**What to do**
Your answer must be every line of the data that contains "this".

#####

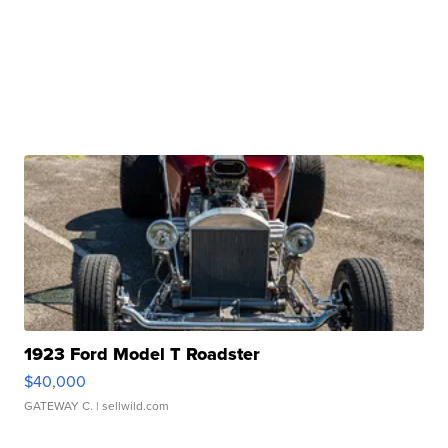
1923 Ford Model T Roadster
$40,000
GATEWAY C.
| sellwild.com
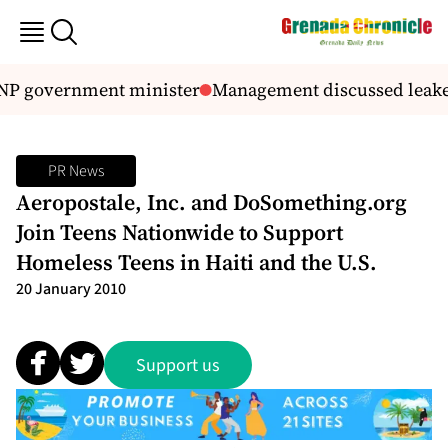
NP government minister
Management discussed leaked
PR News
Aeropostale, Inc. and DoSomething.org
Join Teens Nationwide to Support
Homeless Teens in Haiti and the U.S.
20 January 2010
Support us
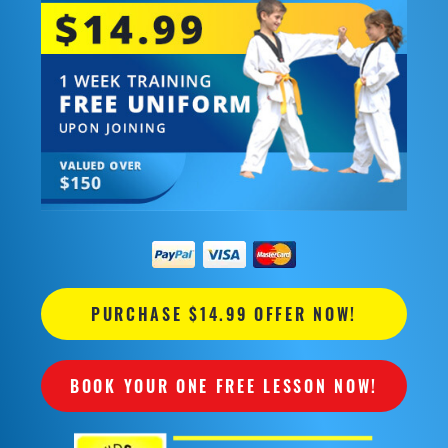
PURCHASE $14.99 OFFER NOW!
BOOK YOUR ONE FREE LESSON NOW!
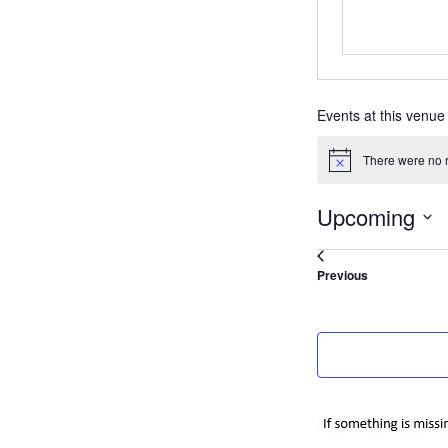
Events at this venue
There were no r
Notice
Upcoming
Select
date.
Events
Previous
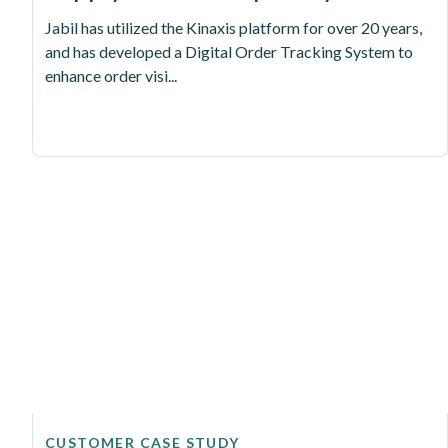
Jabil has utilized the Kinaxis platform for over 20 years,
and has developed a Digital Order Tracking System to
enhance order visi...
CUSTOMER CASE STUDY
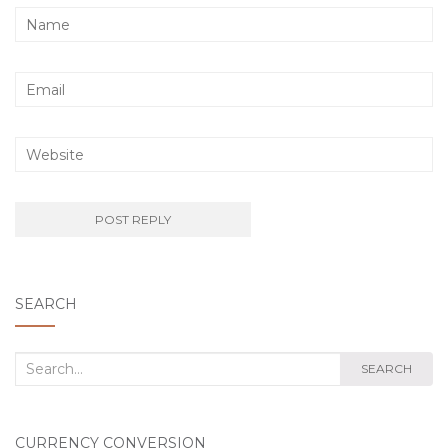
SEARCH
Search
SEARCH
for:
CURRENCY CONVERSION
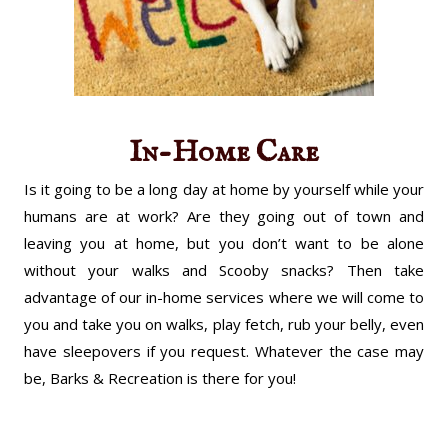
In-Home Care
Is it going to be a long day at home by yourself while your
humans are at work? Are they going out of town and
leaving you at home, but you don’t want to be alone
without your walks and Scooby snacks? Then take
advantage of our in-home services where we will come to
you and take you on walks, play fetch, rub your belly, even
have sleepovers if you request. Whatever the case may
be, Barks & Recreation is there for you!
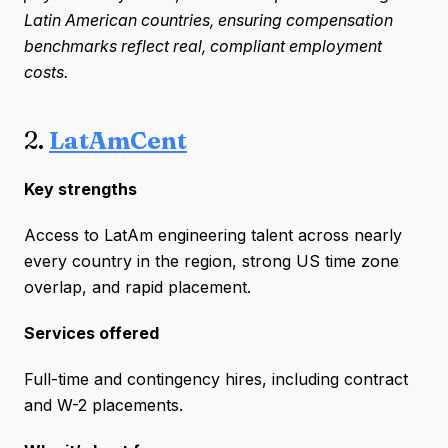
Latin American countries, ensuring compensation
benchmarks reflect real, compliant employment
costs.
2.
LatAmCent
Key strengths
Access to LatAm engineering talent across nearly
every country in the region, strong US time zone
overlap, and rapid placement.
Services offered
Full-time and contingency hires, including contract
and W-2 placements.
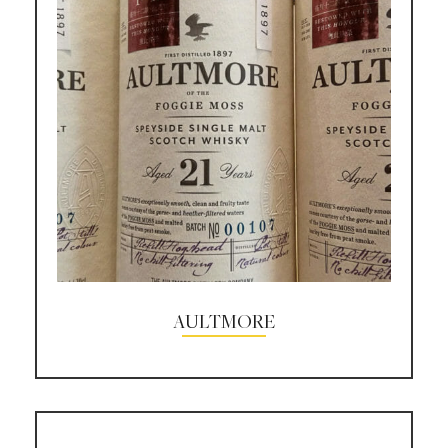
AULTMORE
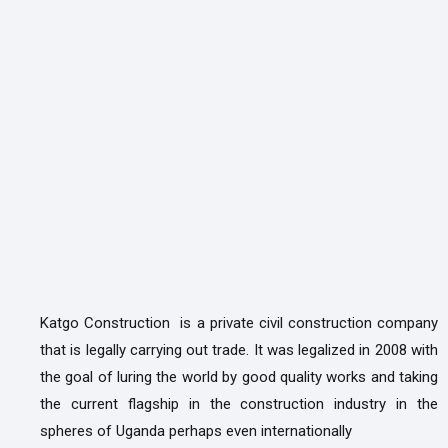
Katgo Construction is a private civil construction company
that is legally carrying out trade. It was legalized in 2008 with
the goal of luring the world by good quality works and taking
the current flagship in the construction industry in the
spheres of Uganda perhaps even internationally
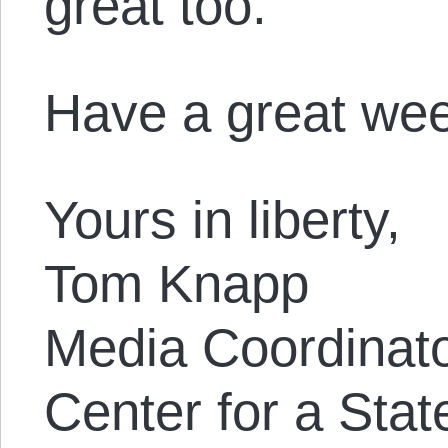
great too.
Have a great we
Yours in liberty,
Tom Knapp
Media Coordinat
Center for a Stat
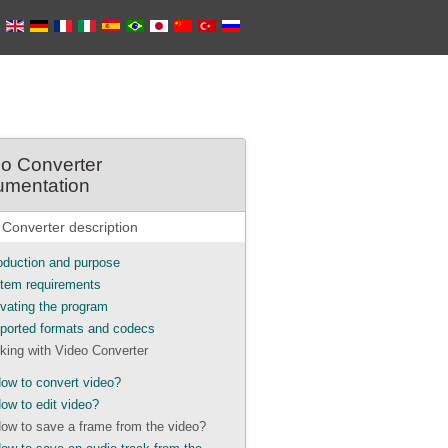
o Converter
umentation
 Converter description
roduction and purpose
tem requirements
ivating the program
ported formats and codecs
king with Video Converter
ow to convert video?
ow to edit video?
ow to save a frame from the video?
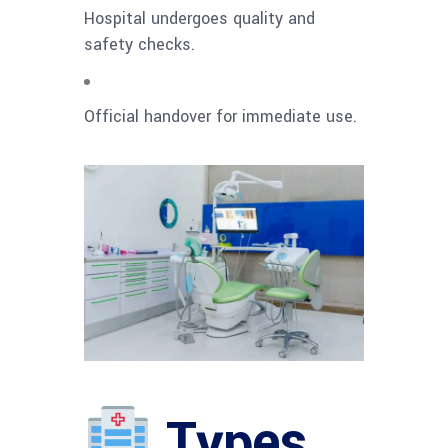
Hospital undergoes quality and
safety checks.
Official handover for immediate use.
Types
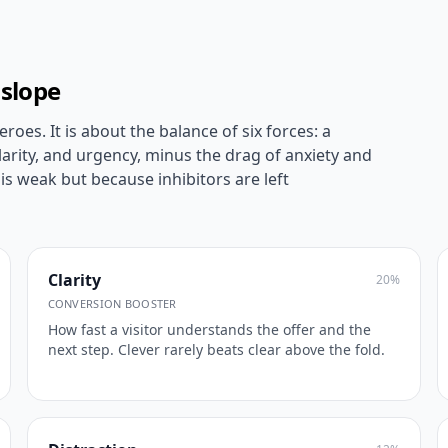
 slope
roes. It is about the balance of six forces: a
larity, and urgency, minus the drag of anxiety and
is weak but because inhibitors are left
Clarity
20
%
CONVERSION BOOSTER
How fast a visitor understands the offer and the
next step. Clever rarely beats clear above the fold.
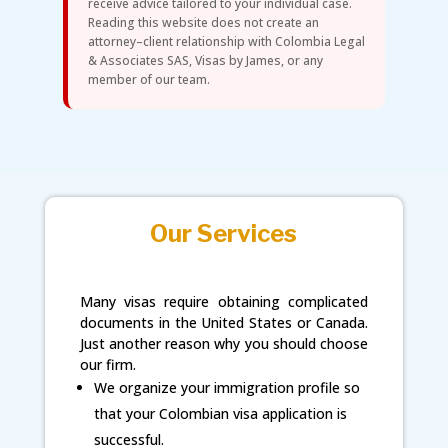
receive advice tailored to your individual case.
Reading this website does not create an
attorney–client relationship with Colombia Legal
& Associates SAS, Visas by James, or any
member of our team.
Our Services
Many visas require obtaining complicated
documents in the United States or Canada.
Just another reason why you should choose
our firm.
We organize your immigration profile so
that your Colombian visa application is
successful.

#####

**Exercise result**
Events at this venue
Reading this website does not create an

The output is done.